“Fool, stiff, daughter of a dog!” one was yelling. “Youse ain’t fit to kiss me right here.” And, turning her back around to her foe, she loudly slapped herself below the spine. “Right here! Here!”
While the other, infuriated, squealed in answer:
“You lie, you slut, for I am fit, I am fit!”
Lichonin utilized the minute. As though he had just recalled something, he hurriedly jumped up from the bench and called out:
“Wait for me, Aunty Luckeriya, I’ll come in three minutes!” and dived through the living ring of spectators.
“Master! Master!” his neighbour cried after him: “Come back the quickest you can, now! I’ve one little word to say to you.”
Having turned the corner, he for some time racked his head trying to recall what it was that he absolutely had to do, now, this very minute. And again, in the very depths of his soul, he knew just what he had to do, but he procrastinated confessing this to his own self. It was already a clear, bright day, about nine or ten o’clock. Janitors were watering the streets with rubber hose. Flower girls were sitting on the squares and near the gates of the boulevards, with roses, stock-gillyflowers and narcissi. The radiant, gay, rich southern town was beginning to get animated. Over the pavement jolted an iron cage filled with dogs of every possible colour, breed, and age. On the coach box were sitting two dog-catchers, or, as they deferentially style themselves, “the king’s dog-catchers”—i. e., hunters of stray dogs—returning home with this morning’s catch.
“She must be awake by now,” Lichonin’s secret thought finally took form; “but if she isn’t yet awake, then I’ll quietly lie down on the divan and sleep a little.”
In the corridor the dying kerosene lamp emitted a dim light and smoked as before, and the watery, murky half-light penetrated into the narrow, long box. The door of the room had remained unlocked, after all. Lichonin opened it without a sound and entered.

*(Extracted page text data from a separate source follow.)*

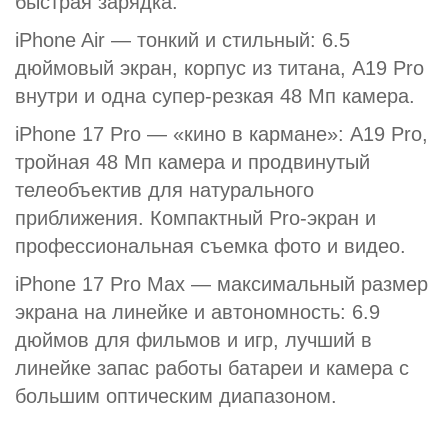
быстрая зарядка.
iPhone Air — тонкий и стильный: 6.5
дюймовый экран, корпус из титана, A19 Pro
внутри и одна супер-резкая 48 Мп камера.
iPhone 17 Pro — «кино в кармане»: A19 Pro,
тройная 48 Мп камера и продвинутый
телеобъектив для натурального
приближения. Компактный Pro-экран и
профессиональная съемка фото и видео.
iPhone 17 Pro Max — максимальный размер
экрана на линейке и автономность: 6.9
дюймов для фильмов и игр, лучший в
линейке запас работы батареи и камера с
большим оптическим диапазоном.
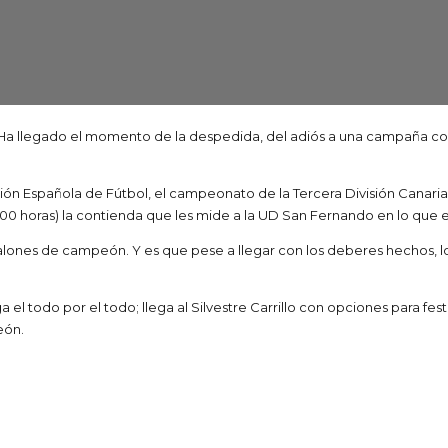
. Ha llegado el momento de la despedida, del adiós a una campaña co
 Española de Fútbol, el campeonato de la Tercera División Canaria y, 
00 horas) la contienda que les mide a la UD San Fernando en lo que es
os galones de campeón. Y es que pese a llegar con los deberes hechos,
ga el todo por el todo; llega al Silvestre Carrillo con opciones para f
eón.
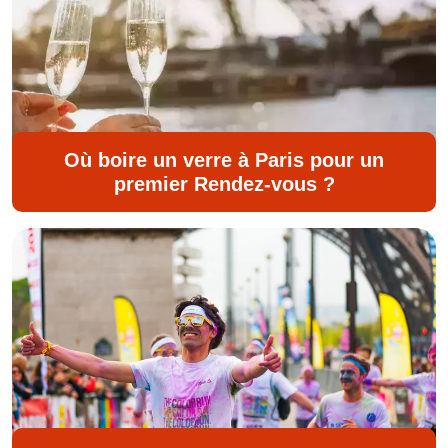
Où boire un verre à Paris pour un
premier Rendez-vous ?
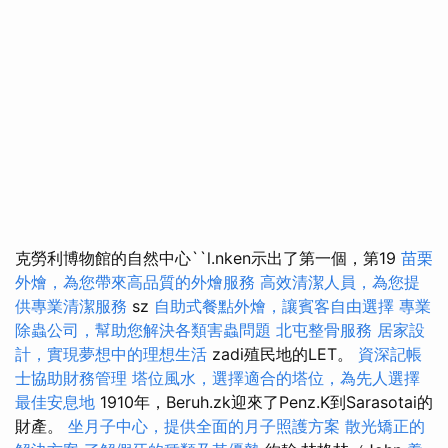
克勞利博物館的自然中心``l.nken示出了第一個，第19
苗栗
外燴，為您帶來高品質的外燴服務
高效清潔人員，為您提
供專業清潔服務
sz
自助式餐點外燴，讓賓客自由選擇
專業
除蟲公司，幫助您解決各類害蟲問題
北屯整骨服務
居家設
計，實現夢想中的理想生活
zadi殖民地的LET。
資深記帳
士協助財務管理
塔位風水，選擇適合的塔位，為先人選擇
最佳安息地
1910年，Beruh.zk迎來了Penz.K到Sarasotai的
財產。
坐月子中心，提供全面的月子照護方案
散光矯正的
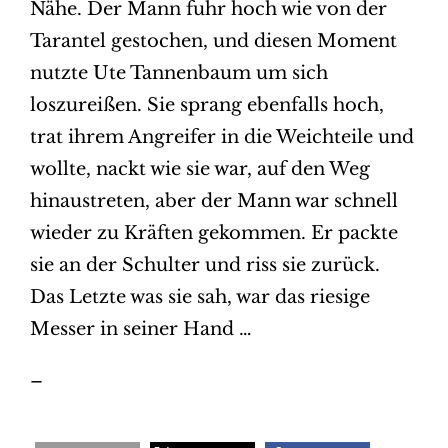
Nähe. Der Mann fuhr hoch wie von der
Tarantel gestochen, und diesen Moment
nutzte Ute Tannenbaum um sich
loszureißen. Sie sprang ebenfalls hoch,
trat ihrem Angreifer in die Weichteile und
wollte, nackt wie sie war, auf den Weg
hinaustreten, aber der Mann war schnell
wieder zu Kräften gekommen. Er packte
sie an der Schulter und riss sie zurück.
Das Letzte was sie sah, war das riesige
Messer in seiner Hand …
–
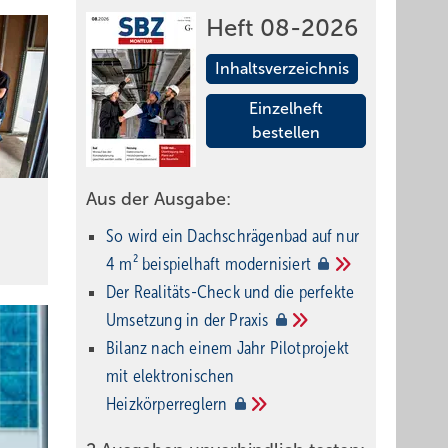
Heft 08-2026
Inhaltsverzeichnis
Einzelheft
bestellen
Aus der Ausgabe:
So wird ein Dach­schrägenbad auf nur
4 m² beispielhaft
modernisiert
Der Realitäts-Check und die perfekte
Umsetzung in der
Praxis
Bilanz nach einem Jahr Pilotprojekt
mit elektronischen
Heizkörperreglern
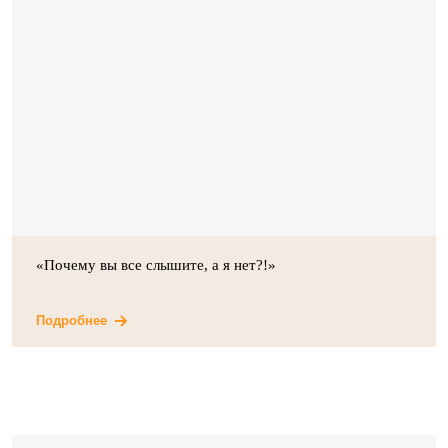
«Почему вы все слышите, а я нет?!»
Подробнее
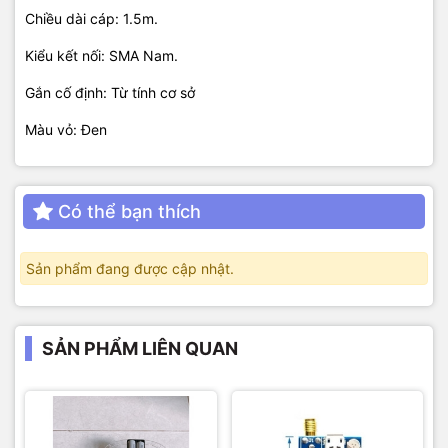
Chiều dài cáp: 1.5m.
Kiểu kết nối: SMA Nam.
Gắn cố định: Từ tính cơ sở
Màu vỏ: Đen
Có thể bạn thích
Sản phẩm đang được cập nhật.
SẢN PHẨM LIÊN QUAN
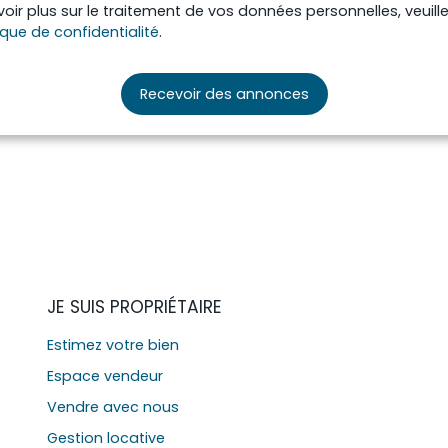
oir plus sur le traitement de vos données personnelles, veuill
ique de confidentialité
.
Recevoir des annonces
JE SUIS PROPRIÉTAIRE
Estimez votre bien
Espace vendeur
Vendre avec nous
Gestion locative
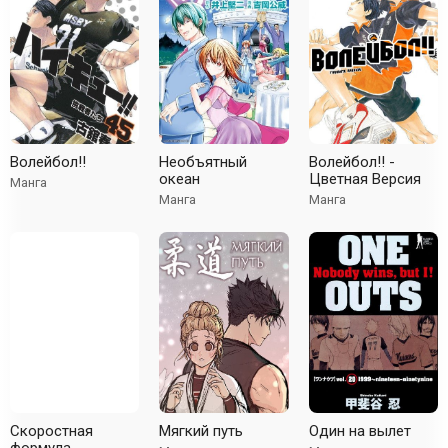
Волейбол!!
Необъятный
Волейбол!! -
океан
Цветная Версия
Манга
Манга
Манга
Скоростная
Мягкий путь
Один на вылет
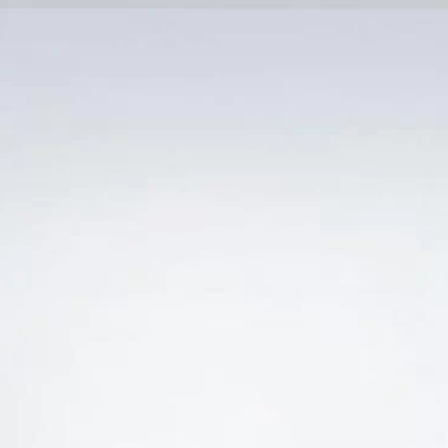
Trang Chủ
SẢN PHẨM KHUYẾN 
 “VANG Ý 19 ĐỘ CANTINE ERARIO GOLDEN PRIMI
-27%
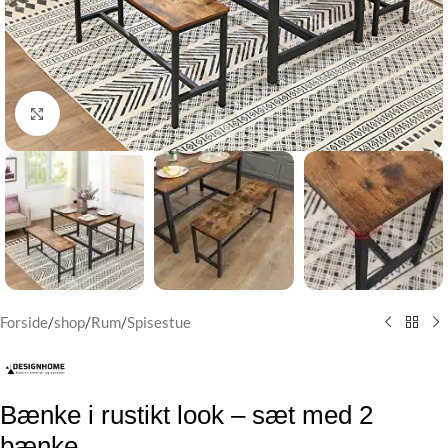
Klik for at forstørre
Forside
/
shop
/
Rum
/
Spisestue
Bænke i rustikt look – sæt med 2
bænke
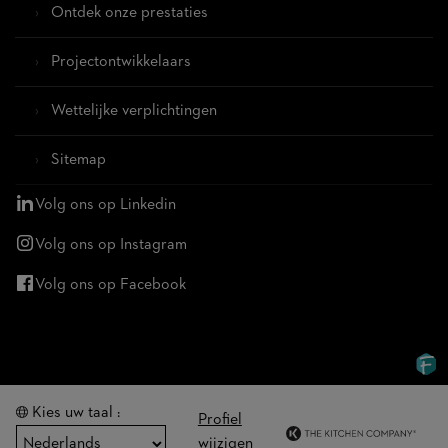
Ontdek onze prestaties
Projectontwikkelaars
Wettelijke verplichtingen
Sitemap
Volg ons op Linkedin
Volg ons op Instagram
Volg ons op Facebook
Kies uw taal :
Profiel
wijzigen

The faint, blue half-light poured in through the interstices between the blinds and the windows. Lichonin stopped in the middle of the room and with an intensified avidity heard the quiet, sleeping breathing of Liubka. His lips became so hot and dry that he had to lick them incessantly. His knees began to tremble.
“Ask if she needs anything,” suddenly darted through his head.
Like a drunkard, breathing hard, with mouth open, staggering on his shaking legs, he walked up to the bed.
Liubka was sleeping on her back, with one bare arm stretched out along the body, and the other on her breast. Lichonin bent nearer, to her very face. She was breathing evenly and deeply. This breathing of her young, healthy body was, despite sleep, pure and almost aromatic. He cautiously ran his fingers over her bare arm and stroked her breast a little below the clavicle. “What am I doing?” his reason suddenly cried out within him in terror; but some one else answered for Lichonin: “But I’m not doing anything. I only want to ask if she’s sleeping comfortably, and whether she doesn’t want some tea.”